University of Maine researcher to testify Tuesday at Congressional hearing on supporting sustainable agriculture
A University of Maine researcher will serve as an expert witness at a Congressional hearing Tuesday afternoon examining the role of farmers and ranchers in solving climate change and increasing food production.
Rachel E. Schattman will virtually participate in a hearing of the U.S. House Committee on Oversight and Reform Subcommittee on Environment that begins at 2 p.m. and can be viewed live here. Other witnesses include the president of the Association of American Indian Farmers and two farmers from the Midwest.
A former commercial farmer herself, Schattman is an assistant professor of sustainable agriculture in the School of Food and Agriculture at the R1 University of Maine, where she leads the Agroecology Lab that supports research to help farms be more resilient in a changing climate while protecting natural resources.

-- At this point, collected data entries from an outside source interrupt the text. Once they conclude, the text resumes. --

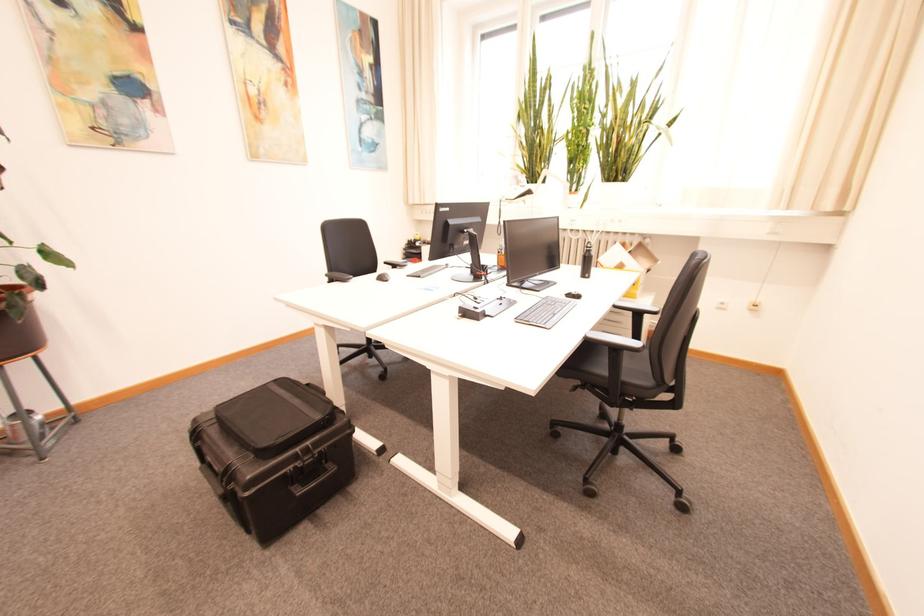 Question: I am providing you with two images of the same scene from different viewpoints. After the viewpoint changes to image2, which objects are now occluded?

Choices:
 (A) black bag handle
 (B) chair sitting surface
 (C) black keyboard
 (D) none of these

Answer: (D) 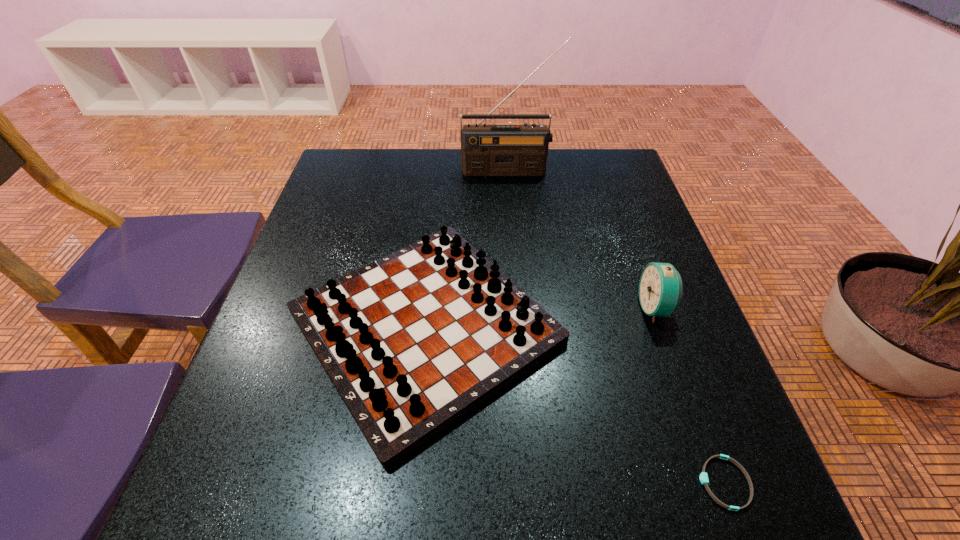 This screenshot has width=960, height=540. I want to click on free location located on the buckle of the shortest object, so click(x=557, y=483).

Locate an element on the screen. free space located 0.250m on the buckle of the shortest object is located at coordinates (537, 483).

Find the location of a particular element. The image size is (960, 540). free space located 0.220m on the buckle of the shortest object is located at coordinates (557, 483).

Where is `object located in the far edge section of the desktop`? object located in the far edge section of the desktop is located at coordinates (486, 150).

At what (x,y) coordinates should I click in order to perform the action: click on chessboard that is at the near edge. Please return your answer as a coordinate pair (x, y). The image size is (960, 540). Looking at the image, I should click on (413, 341).

This screenshot has height=540, width=960. Identify the location of wristband that is at the near edge. (704, 480).

Locate an element on the screen. object situated at the left edge is located at coordinates (413, 341).

Image resolution: width=960 pixels, height=540 pixels. I want to click on alarm clock that is at the right edge, so click(x=660, y=289).

Where is `wristband located at the right edge`? wristband located at the right edge is located at coordinates (704, 480).

At what (x,y) coordinates should I click in order to perform the action: click on object present at the near left corner. Please return your answer as a coordinate pair (x, y). This screenshot has width=960, height=540. Looking at the image, I should click on (413, 341). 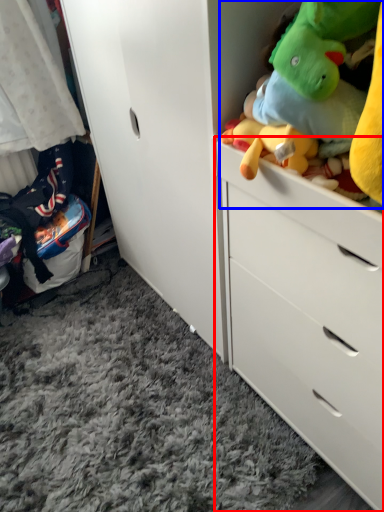 Question: Which of the following is the closest to the observer, chest of drawers (highlighted by a red box) or stuff (highlighted by a blue box)?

Her testimony will focus on findings from her research about what farmers need to adopt sustainable practices, and highlight an innovative UMaine pilot program that is helping vegetable and small fruit growers in the Northeast put climate adaptation approaches in place.
This is the second time in as many months UMaine experts have been invited to inform the work of Congress as expert hearing witnesses. In May, the university’s liaison to the forest products industry, Shane O’Neill, testified about workforce development and innovation in that sector at the invitation of the U.S. House Agriculture Committee’s Conservation and Forestry Subcommittee.
“The University of Maine is a world-class, R1 research university where faculty and students work together to create new knowledge and innovations to solve our state’s and the world’s most pressing problems — including adapting to and mitigating climate change,” said President Joan Ferrini-Mundy, who is also vice chancellor for research and innovation for the University of Maine System.
“UMaine researchers are called upon by policymakers from the State House to the U.S. Capitol and by communities and companies in between, and that is a testament to their terrific work and decades of public and private partnership and investment. We are proud that our university is such a vital public asset, and look forward to only increasing our impact on Maine and beyond in the years to come.”